Впрочем, нужно было скорее найти кров. Второпях, мимо плетней, по которым смешно гремел, как латы, мой стеклянный burberry, мы нашли нашего квартирьера и, мимо умиравшей лошади, вздрагивающей под снежным одеялом, пришли в хату.
Метель продолжалась, и к вечеру снега выпало фута на два. И в эту-то метель, в эту ужасную озверевшую погоду армия с боем прошла в Ново-Дмитриевскую. Перед нами была только природа; перед теми, которые пошли более северной дорогой, были и большевики. Сколько раненых, больных погибло в этом холоде, сколько было отморозивших себе руки, сколько лошадей потеряла армия за эти 16 верст. Генерал Алексеев, несмотря на свою болезнь, так же как и все другие, перенес это испытание и каким-то чудом не заболел.
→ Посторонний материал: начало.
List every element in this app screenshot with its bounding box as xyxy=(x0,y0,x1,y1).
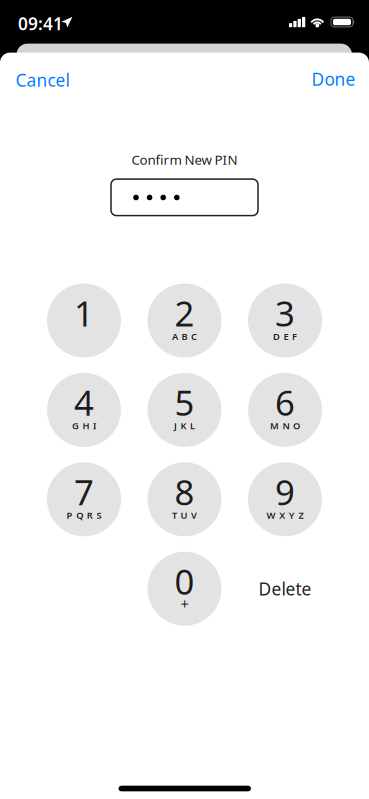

Пехоту через ручей, который еще более разлился на Ново-Дмитриевской дороге, переправляла полузамерзшая кавалерия, а когда к вечеру войска попробовали согреться у костров, большевистская артиллерия открыла по ним огонь.
Этот-то незабываемый переход и дал возможность одному молодому журналисту (Борташевич, умер от тифа в Полтаве в 1919 году. – Б. С.) назвать впоследствии весь поход Ледяным.
Но для меня этот день остался памятным еще по другим воспоминаниям. В штабе генерала Алексеева был бывший вице-губернатор, уездный предводитель дворянства Владимир Николаевич Шеншин. Это был очень милый, очаровательный человек, помещик и типичный дворянин. Он вышел из Ростова в визитке, и мы всегда смеялись над его видом, так как поверх нее он носил короткую кожаную куртку, из-под которой болтались ее фалды. Мы с ним часто спорили, но вскоре подружились; он был почти одних лет со мной, и даже то, что разъединяло нас в спорах, сближало нас. Как-то раз мы сели обедать. Шеншин пересчитал всех и сказал, что нас тринадцать. Он был суеверным. Он женился на девушке, которую знал 13 лет с ее детства, и после обеда, где было 13 человек, она, на 13-й месяц совместной жизни, 13-го числа умерла. Он мне это рассказал, но я рассмеялся над этим суеверием.
На другой или третий день он почувствовал себя скверно. У него, вследствие грязи, выскочил нарыв на губе и начался жар. Это было 9 марта. Его положили в повозку. Оперировать его сразу не догадались или не смогли, началось воспаление, и из Шенджия его вывезла Н. П. Щетинина уже тяжело и безнадежно больным.
Привезли его к нам в хату. В ней было две комнаты. В одной думали поместиться мы, десять мужчин, уставших и продрогших с похода, в другой, маленькой, должны были спать сестры Энгельгардт; с приездом Шеншина пришлось его положить в эту комнату, а сестрам предоставили кровать за занавеской. Мы же разместились на полу, вповалку. Шеншин стал тринадцатым. Сестры, несмотря на усталость, ухаживали за больным и спали по очереди. Мы же, обрадованные теплу, раздобыв водки, согревшись, завалились спать.
Ночью меня разбудил голос сестры Веры:
– Борис Алексеевич, Шеншину плохо, я не могу с ним справиться.